I haven't studied this to the extend that I would like to, so please forgive me if I got something wrong.


Now personally I have a few problems with the idea of God and Satan etc as it is stated in the old Testament. From personal experiences I can state that the God that I experience is not wrathfull. Rather it is the stage before I reach communication with the divine that seems wrathful and judgemental. Once divinity is accessed though, I find there is nothing I can do to offend it. It is invulnerable to my failings, it is infinitely forgiving and loving, and it misses me, when I turn away from it.

Also the more I think about the more I have to agree with the idea that all evil is just a cognitive disturbance -> you not recognising yourself. God not recognizing itself (sorry I just can't use the  masculine term, it is not the way I experience it). The life that we live we experience seperation - from one another and even from ourselves. This is the ground upon which what we perceive as evil exists. We find we are being controlled by forces we do not understand, but perhaps these are just drives within ourselves that we have not yet fully brought to light. And when we glimpse them they seem alien. I propose that they are not, they only seem to be wholly other. It is the nature of our kind after all to perceive things as other, when they are in fact one...


As for the aliens and the evil - I do believe in some of these ideas to an extent: I believe that we have created over centuries a very hostile world for ourselves. I'm talking about thought-prisons. Prisons that keep us from ever finding our true self, from ever experiencing true freedom and God. I don't think that there is an extradimensional conspiracy at work, or at least that it was not so from the beginning. It could be that in a way what we have created has gained its own life now, and operates like a machine fuled by us, and we can meet its minions as evil entities.

I'm talking about the machinery of our society. This includes institutionalized religions, our economy, slavery, punishment, power-structures, hierarchical thinking, the usage of Aristotelian logic, the idea of yielding authority to another for something we shouldn't etc.
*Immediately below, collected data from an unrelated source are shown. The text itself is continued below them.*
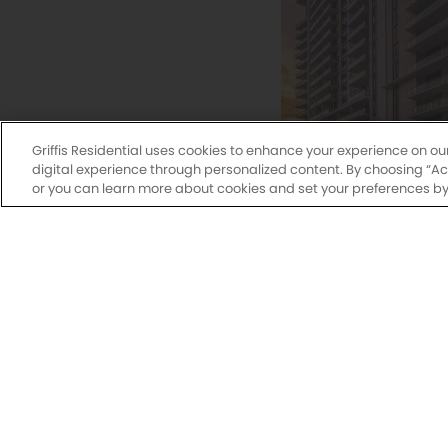
Griffis Residential uses cookies to enhance your experience on ou
digital experience through personalized content. By choosing “Acce
or you can learn more about cookies and set your preferences by 
Griffis West
Studio, 1, 2 & 3
345 Banyan Bou
West Palm Beac
561-786-5133
Explore Commu
Griffis Pompano Beach
275
Monday-Fri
For me this is a matter of mass psychology, perhaps mass pathology. This is not to say the energies are not real. They are real, IMO. But fighting them, rebelling against them, would have to begin in the same place where the problem is situated. In the self. In your prison cell. First you have be break out. Pull the veil from your eyes, unplug your ears and walk out of the cell. The door is open by the way...


oh well. that's just my take on the whole matter. nice thread btw. A little too much dogma for my taste but some interesting thoughts. maybe a little heavy on the quotes there too.